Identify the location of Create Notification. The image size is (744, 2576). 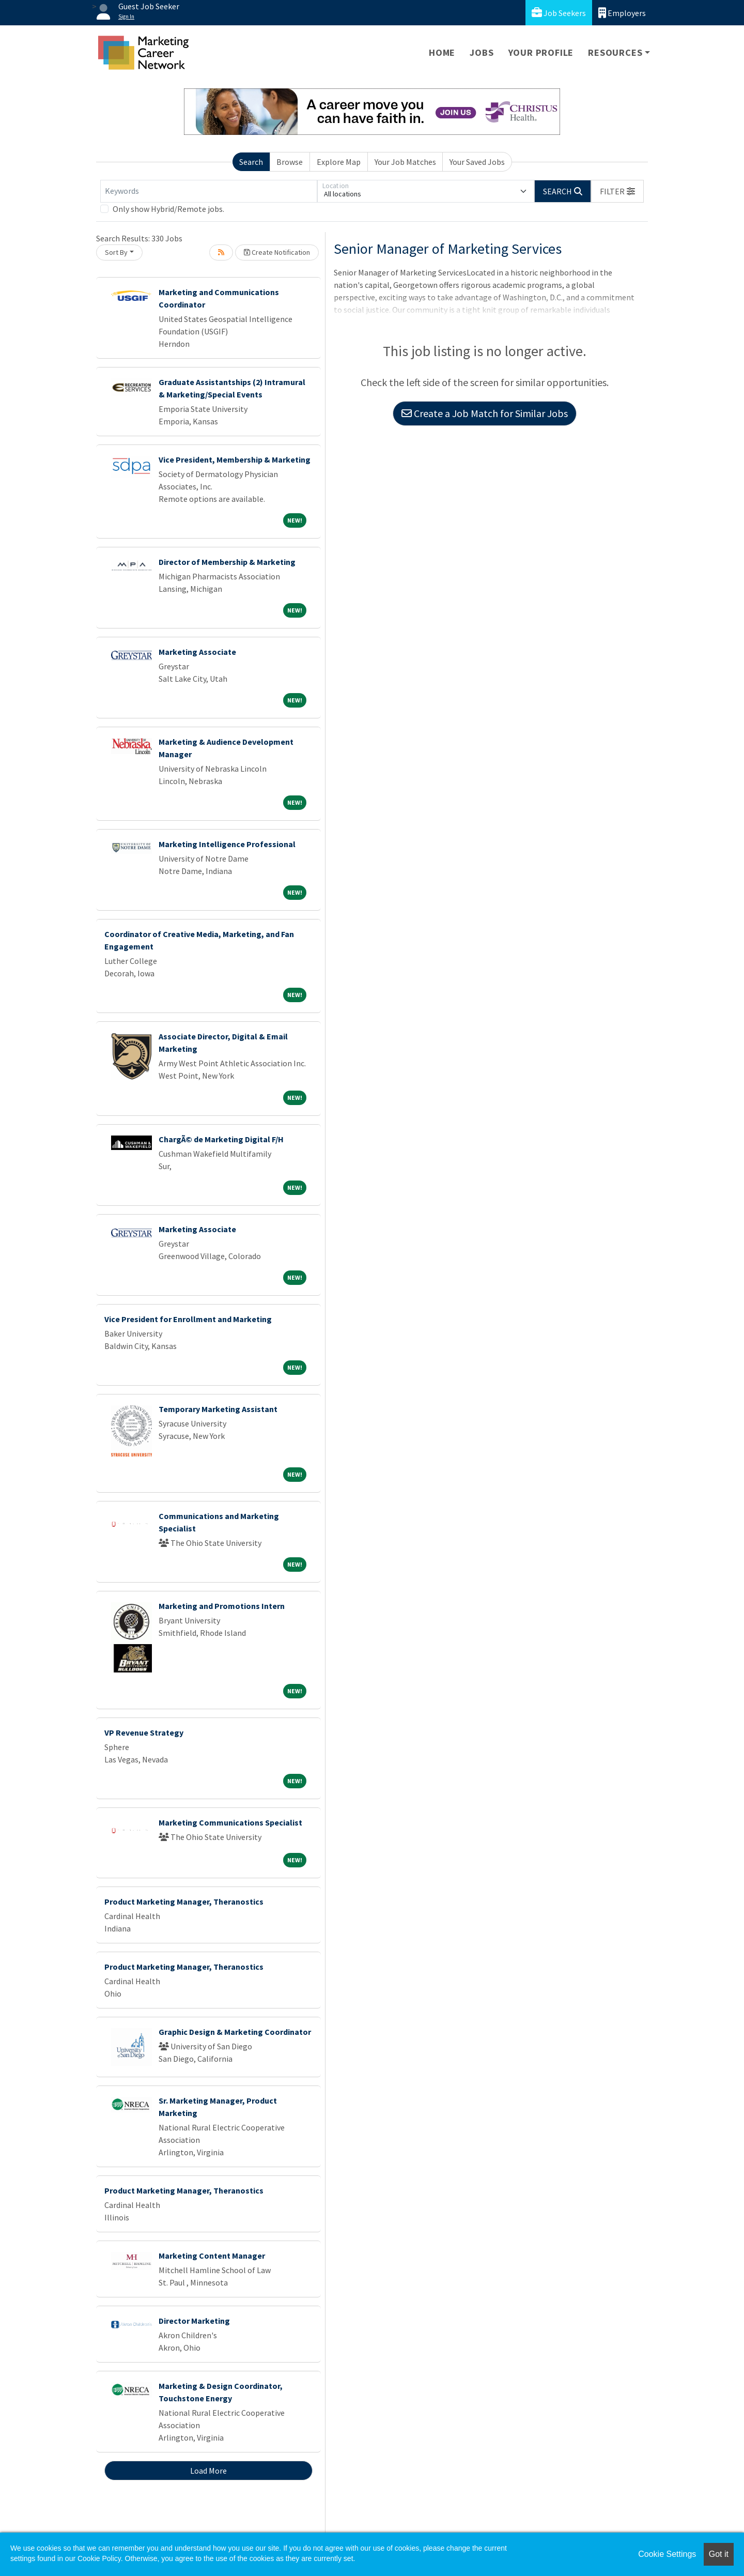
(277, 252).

* * *

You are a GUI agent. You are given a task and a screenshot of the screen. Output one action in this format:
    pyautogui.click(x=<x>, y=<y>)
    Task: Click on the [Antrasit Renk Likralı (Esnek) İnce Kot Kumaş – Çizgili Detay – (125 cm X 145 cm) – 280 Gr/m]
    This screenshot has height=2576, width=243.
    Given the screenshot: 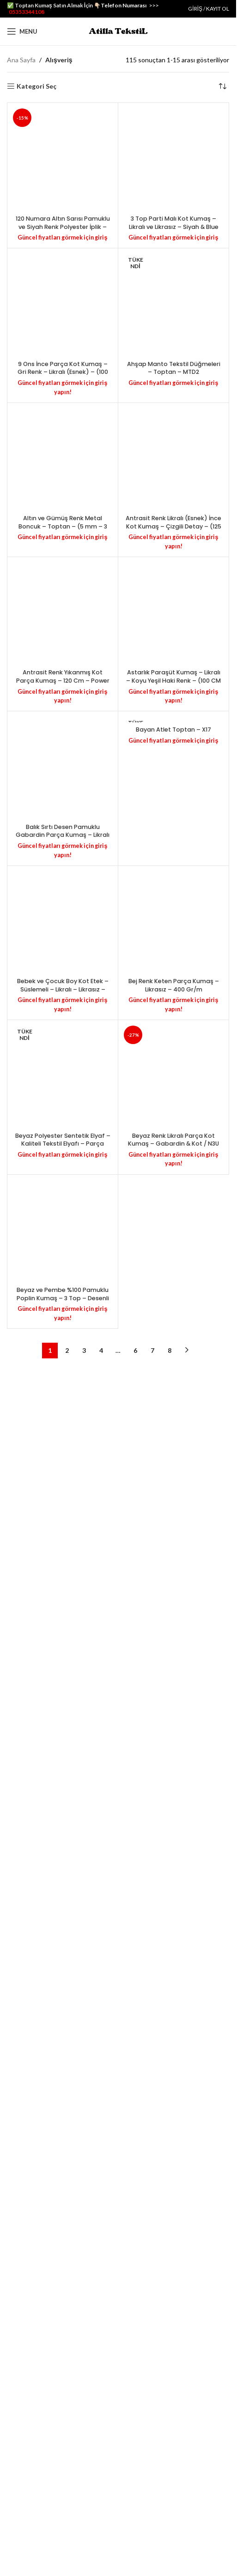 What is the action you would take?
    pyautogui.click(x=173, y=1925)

* * *

PROBLEM STATEMENT:
For the lines above, output exactly those from the line containing "You are a GUI" through the line containing "This screenshot has", and skip the others.

ANSWER TO THIS TASK:
You are a GUI agent. You are given a task and a screenshot of the screen. Output one action in this format:
    pyautogui.click(x=<x>, y=<y>)
    Task: Click on the [Antrasit Renk Likralı (Esnek) İnce Kot Kumaş – Çizgili Detay – (125 cm X 145 cm) – 280 Gr/m]
    This screenshot has height=2576, width=243.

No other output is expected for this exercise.